Ton rictus, tu le gommes, tu le supprimes de ton visage. Son ironie me broie, m’atteint, transperce mon cœur. Mes yeux se fatiguent de te regarder. Je ne pensais pas qu’en toi existait une once de méchanceté et voilà ce que ce rictus, innocent, peut-être, saccage mon imaginaire.
Le carnaval battait son plein, et j’observais un clown triste enguirlander un clown souriant, sans pouvoir comprendre le sujet réel de leur discussion. Moi, je croyais que le propre du clown était de faire rire. Peut être était ce une bêtise qui avait mal tournée.
Quand celui qui gueulait fut parti, non sans avoir lancé une tarte au clown qui riait, je m’approchais afin de découvrir le fin mot de l’histoire.
Je n’ai rien fait qu’à mon habitude, mais en ce moment, il a l’ego fragile, le rideau tombe sur moi quand lui sort de scène, et je lui vole la vedette. Nous devrions échanger nos rôles selon lui. Il serait meilleur riant, mais moi je lui ai dit
Écoute bonhomme, sourire, c’est pas une partie de plaisir, c’est pas une récréation. Ça coince les muscles, ça assèche la bouche, ça colle la gencive. Mais je ne me sens bien que de rire.

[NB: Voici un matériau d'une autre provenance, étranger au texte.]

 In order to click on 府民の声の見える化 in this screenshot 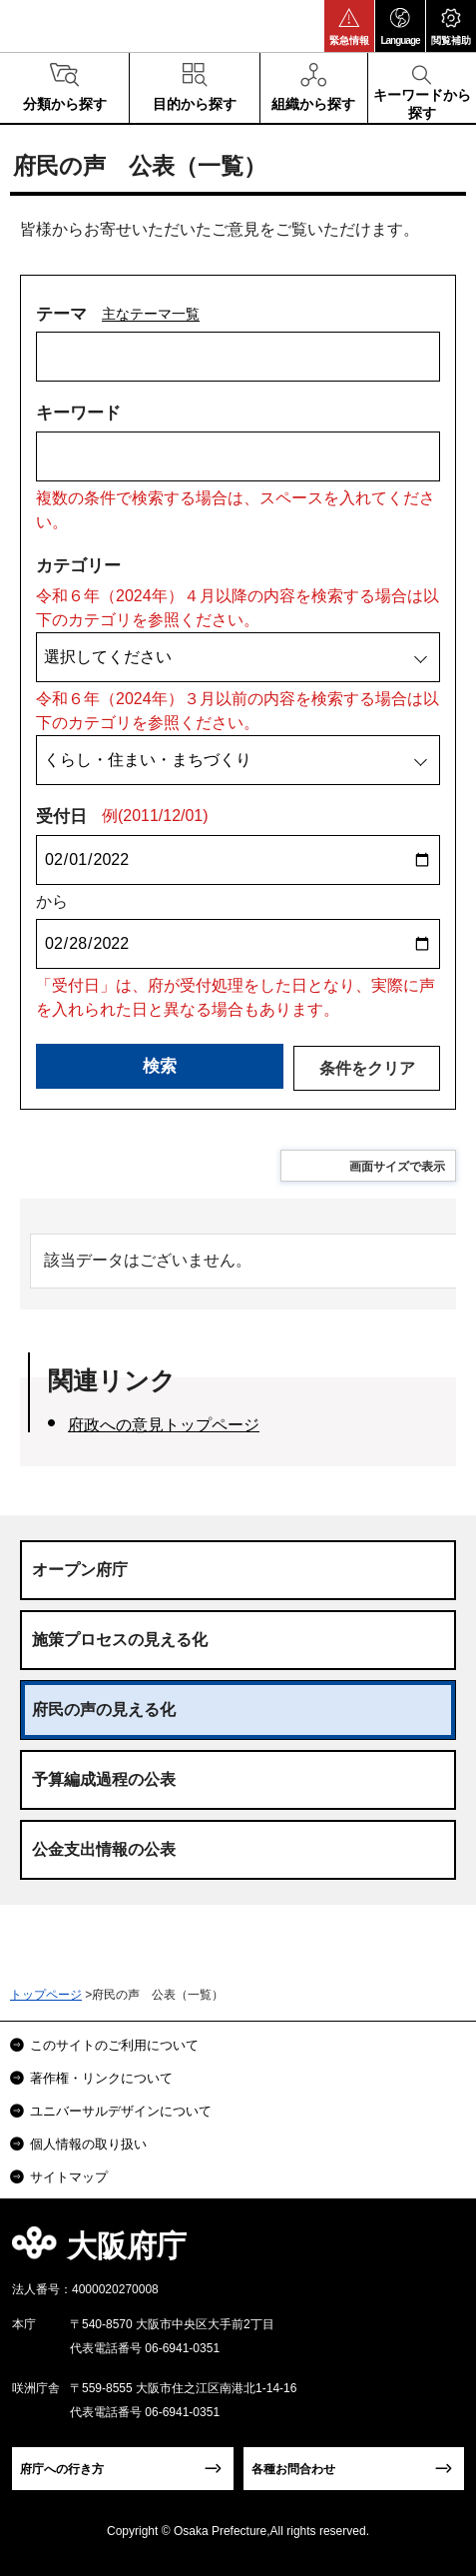 , I will do `click(104, 1709)`.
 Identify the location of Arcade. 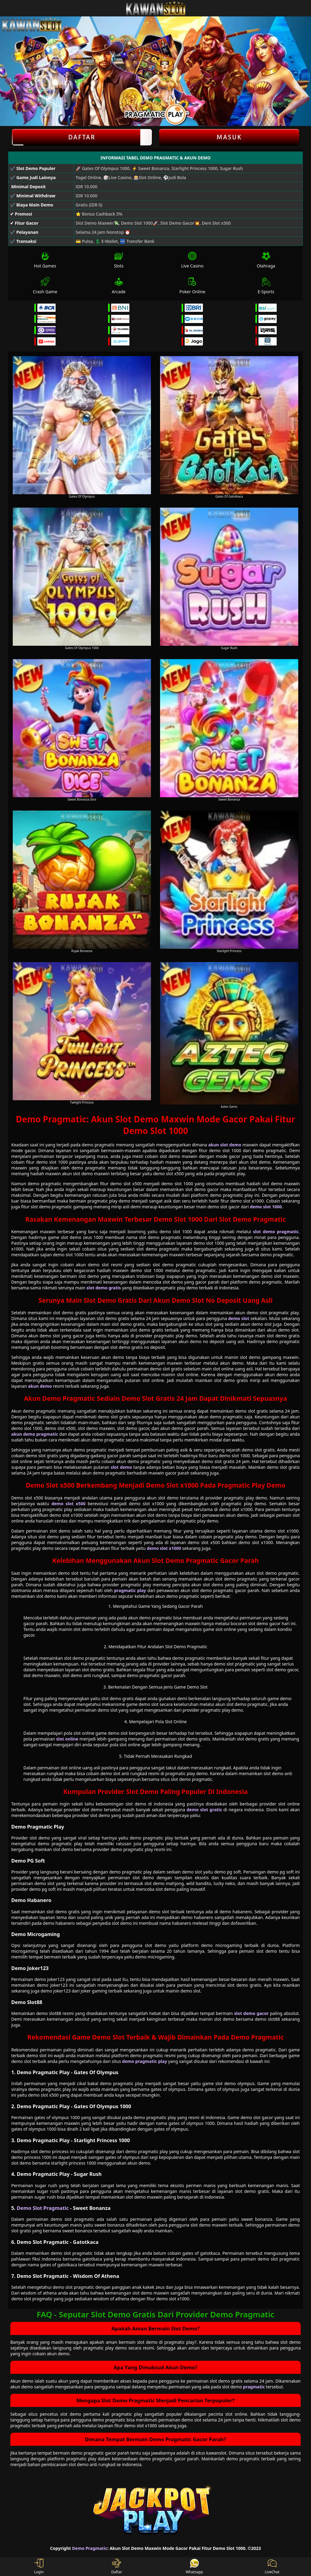 (119, 285).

Sur ce, il partit, trainant ses longs pieds rouges dans la boue. Je restais silencieux. J’observais le chapiteau rouge décoré d’arabesques dorées tout en engloutissant l’ironie de deux clowns en colère qui perdaient leurs amitiés.
Je rattrapais le clown au rictus, qui ne faisait que sourire, pour lui demander, ne peux-tu sauver votre amitié ?
Sauve-moi, sauve-moi, j’en ai ma claque aussi de ce gars-là, qui ne se sort jamais seul d’une galère. S’il n’est pas content, il peut débarrasser le plancher.
D’ailleurs, je m’en vais lui dire ses quatre vérités, moi aussi, à ce lâche imbécile, qu’il comprenne où c’est que je me tiens, bien droit, dans mes chaussures. Non mais sans blague.
Le clown détale vers la roulotte où habitait son pote triste. Je le suivais, failli être écrasé par un éléphant qui passait.
Le clown souriant frappa la porte. Le clown triste l’ouvrit. Et ils tombèrent dans les bras l’un de l’autre, les deux pleurant à chaudes larmes, et balbutiant des excuses.